A child, who loves so freely. Without ulterior motive or even expecting that love to be returned. They may love and show grace to the most terrible of people.
Love... truly decides how we move forward or how we defile and commit evil.
Crime of Passion, Crimes of lust and obsession. "Emotional Distress." The legalese to confront the red in our sights when even the mentally sound and happy kill.
In one fictionalized, powerful instance in the face of a sociopath who has already killed. The child of a father who as only a father would, comfort that child all the same whilst under his deluded lies. But did he deserve even then, to be shot down? The child killer was only ten years old.
The man pled "emotional distress" in legal proceeding. His son had been killed, who was to say that when his killer grew up-- at eighteen-- he wouldn't kill again?
"I will never kill again," was his promise. As he acknowledges the horrible crime he had committed.
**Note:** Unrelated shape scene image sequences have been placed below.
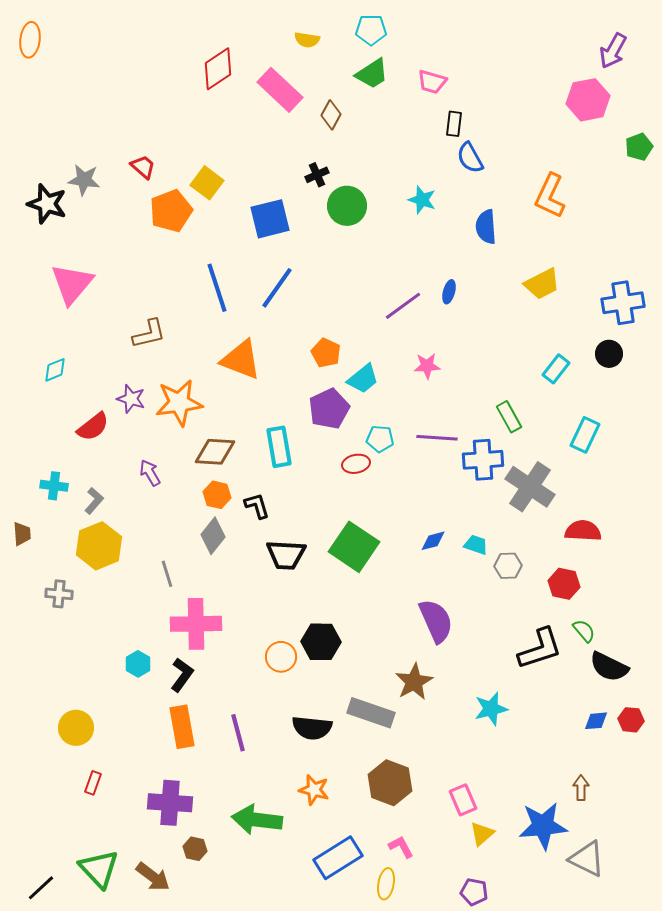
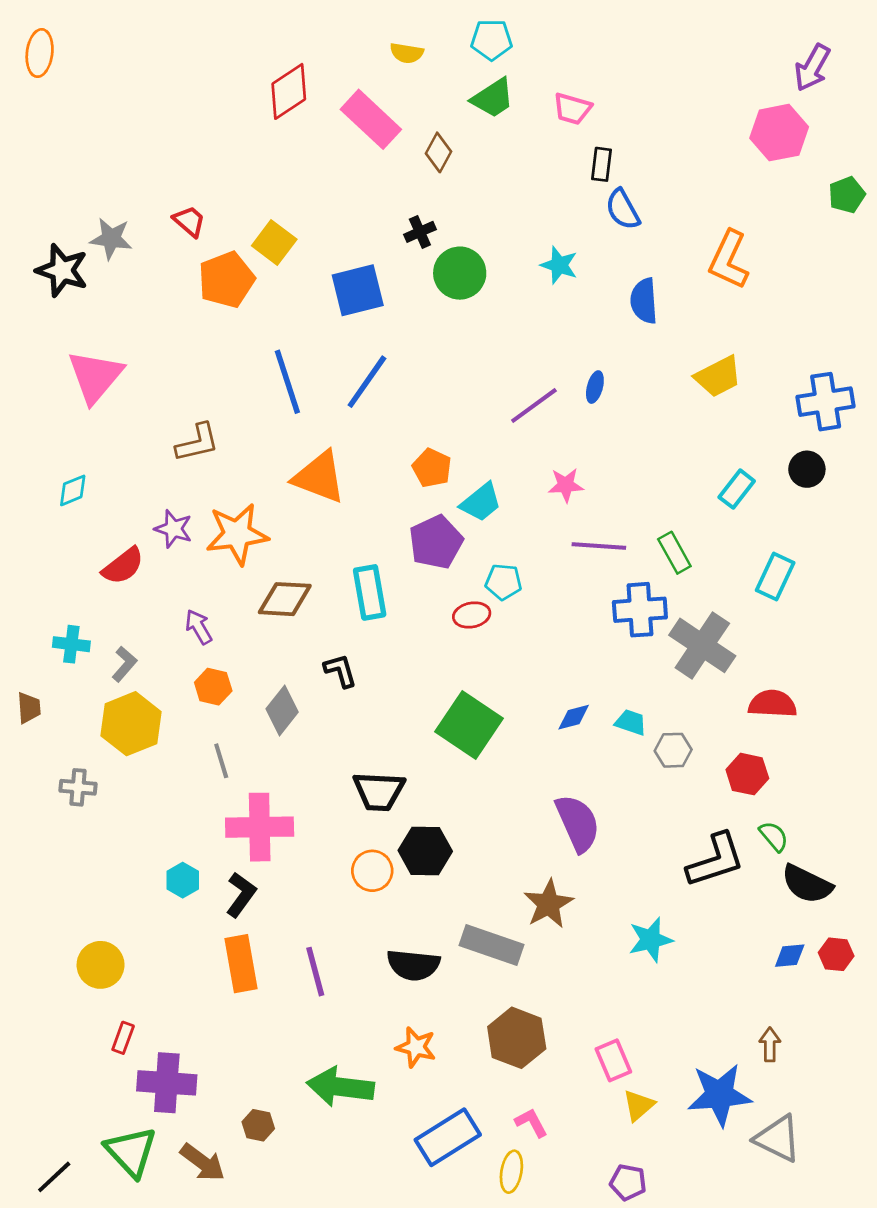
purple line: (437, 438) -> (599, 546), moved
orange hexagon: (217, 495) -> (213, 687), moved
black trapezoid: (286, 555) -> (379, 791), moved
purple cross: (170, 803) -> (167, 1083), moved

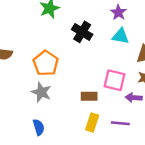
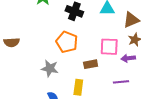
orange pentagon: (46, 63) -> (67, 42), moved
yellow rectangle: (92, 123) -> (78, 87), moved

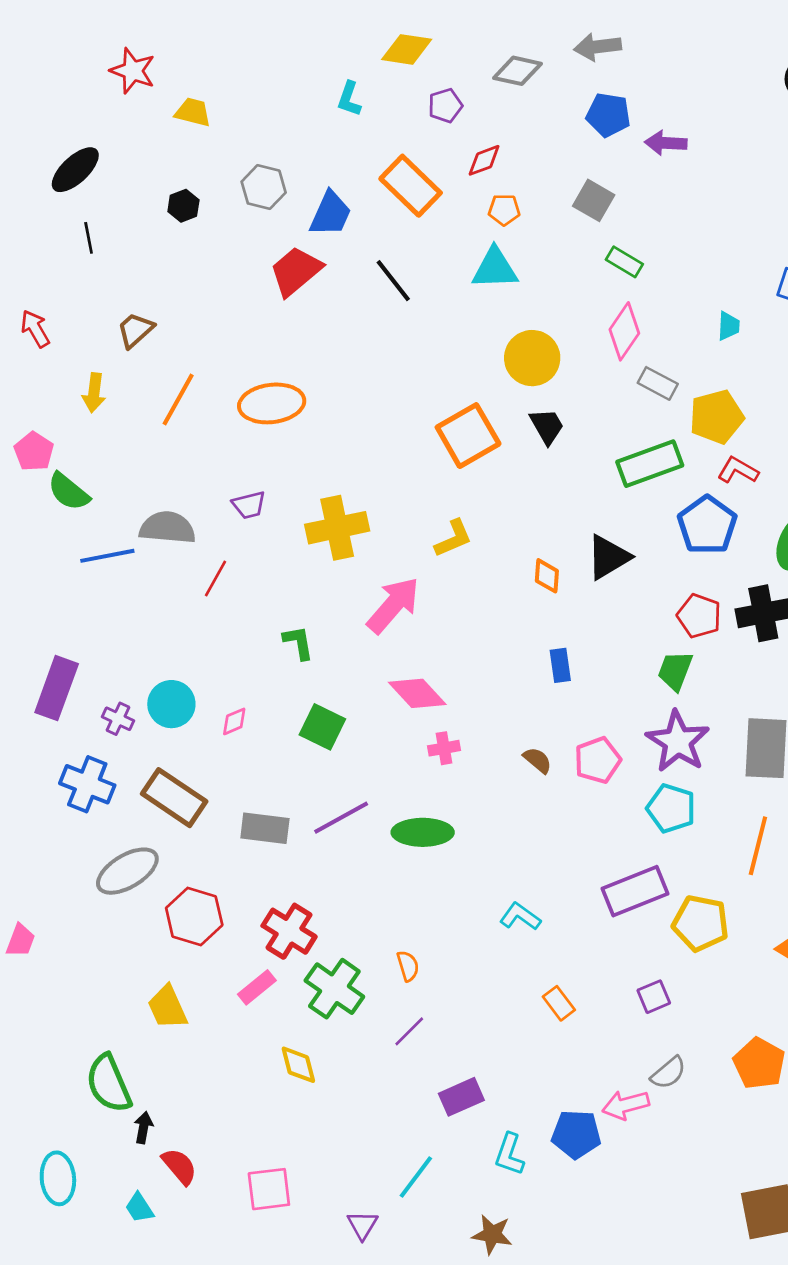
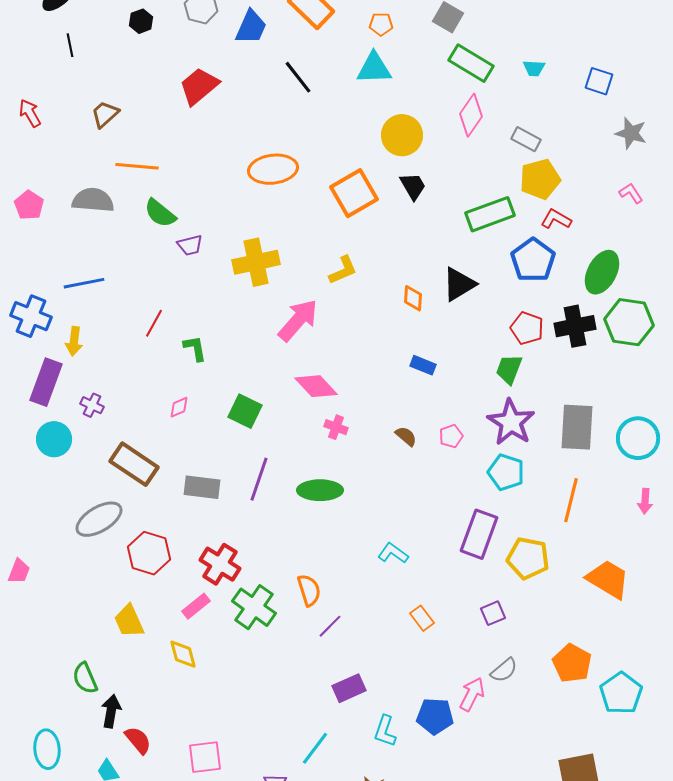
green rectangle: (624, 262) -> (471, 63), size x1.6
red trapezoid: (296, 271) -> (199, 86), moved
cyan trapezoid: (729, 326) -> (534, 68), moved, turned 90
gray rectangle: (658, 383) -> (526, 139), moved
yellow arrow: (94, 393) -> (74, 341), moved
orange line: (178, 399) -> (137, 166), turned 66
orange ellipse: (272, 403) -> (273, 169), moved
green semicircle: (69, 492) -> (160, 213), moved
gray semicircle: (167, 528) -> (93, 200), moved
red line: (216, 578) -> (154, 323), moved
green L-shape: (298, 643) -> (195, 348), moved
blue rectangle: (560, 665) -> (423, 365), turned -60
cyan circle: (171, 704) -> (54, 439), moved
pink cross: (444, 748) -> (336, 427), turned 30
pink pentagon: (598, 760) -> (451, 436), size x0.7
blue cross: (87, 784) -> (31, 316), moved
purple line: (341, 818) -> (259, 479), turned -42
purple rectangle: (635, 891) -> (479, 534), turned -48
orange semicircle: (408, 966) -> (309, 590), size x1.4
purple line: (409, 1031) -> (330, 626), moved
yellow diamond: (298, 1065) -> (183, 654), moved
green semicircle: (109, 1083) -> (85, 678), size x0.7
pink arrow: (626, 1105) -> (472, 694), turned 132
black arrow: (143, 1128) -> (111, 711), size x1.4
And think of many creations.
Artists and writers, much like myself or anyone who reads and appreciates my work today. Everyone has come together on this page to share their love of writing. Who can create the poignant and powerful quotes we repeat or emulate the works they themselves love. With tender, reverent hands, imparting unfettered creativity and their own fond little twists. Such love and passion for what we do and our work is why writing competitions and forums exist in almost as many people there are in this world.
Painters who have made it their lives to smear white canvases with color and feeling, life, death, war, and peace... who have something to say. To perhaps the mysterious Mona Lisa, who was the love of Da Vinci, and wanted to properly capture what immesurable beauty he saw in her. Or Freida Kahlo, amidst grief, wished to honor her family, her ill husband, and even herself who suffered so much, lost so much in her life yet all the while persevered. Learning to appreciate and even immortalize her scars within her artworks. She encapsulates to so many just what it is to lose a child, how even a human life who has not existed is loved and remembered, still connected to the Mother who loved them so deeply.
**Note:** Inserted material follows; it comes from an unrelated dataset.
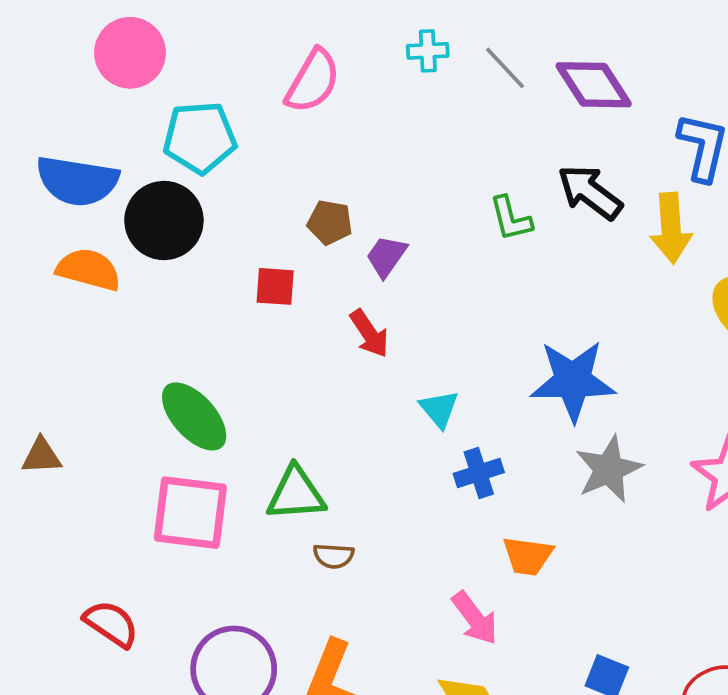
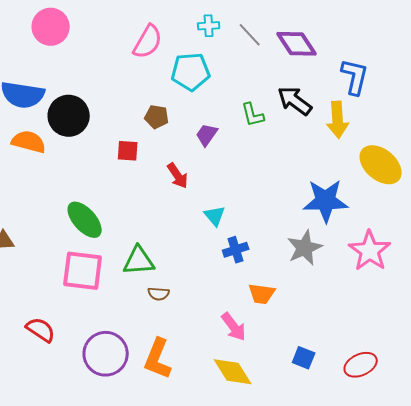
cyan pentagon: (200, 138) -> (191, 72), moved
purple trapezoid: (386, 256) -> (207, 135), moved
blue star: (573, 381) -> (326, 201), moved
As well as those who had something to say toward the world at large. For what they loved that was being defiled, they put into pastel colors or the gloom of depressive grey or soft hues of blue.
And so with years past we in the present "love and adore" these artists and their work. We seek to understand, to translate, and to preach the nuances of their work. We hold it in esteem, we adulate them in museums, galleries, and private collections. To this form of love we reward with all the fame and glamour enviable to the masses. So desired, so bitterly from our reach. A much more possessive, yearning kind of love.
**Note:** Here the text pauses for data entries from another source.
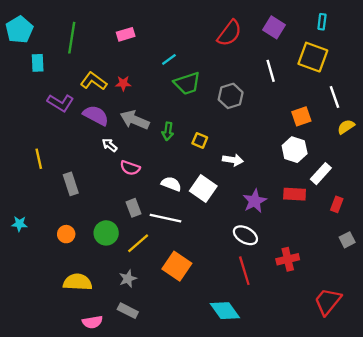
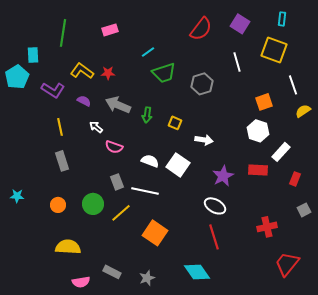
cyan pentagon: (19, 30) -> (17, 77), moved
purple semicircle: (96, 115) -> (84, 101), size x0.6
yellow line: (39, 159) -> (60, 127), moved
red cross: (288, 259) -> (267, 227), moved
gray star: (128, 279) -> (147, 278), moved

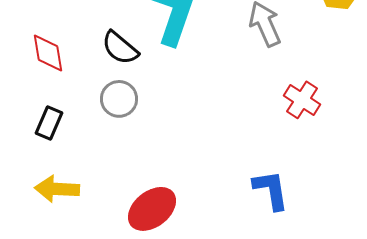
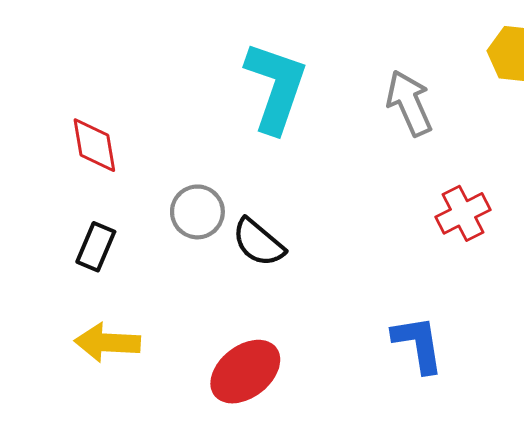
black semicircle: (120, 48) -> (258, 242), moved
red cross: (302, 100) -> (463, 213), turned 30

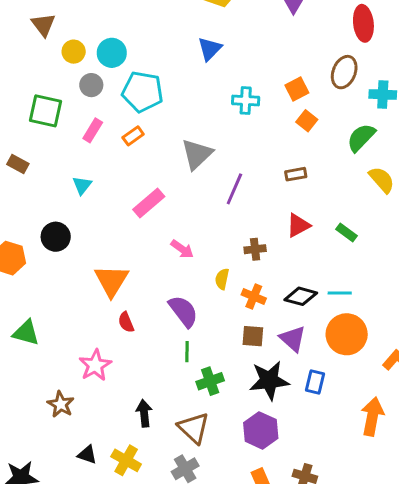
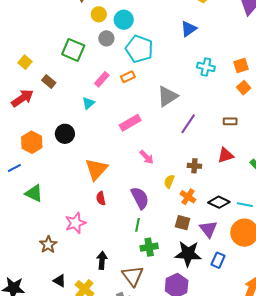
pink rectangle: (93, 130) -> (102, 79), moved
Love is baked into human culture. So universal, only distinct in its expressions. In every culture we place emphasis on the love of a mother; how honorable it is to give birth and give yourself to the life you so yearned and have now created. Who will love you in turn by sheer instinct. We place such heavy importance on our ceremony of binding love between young men and women with their partners.
How a bride wears white, how a ceremony may be before God by a chosen priest, how family and friends all gather to watch. How to seat both sides of the family acutely aware of the differences in tradition, cultures, and class of people. Which many times are overcome in the best of love stories. An integral piece. Whom you love because of differences rather than despite. A bride is often at her most beautiful in preparation for and during her wedding. The husband has now matured into a fully blossomed man when he can set aside his desires and his pride to be wholly his wife's provider, her protector, and her one and only.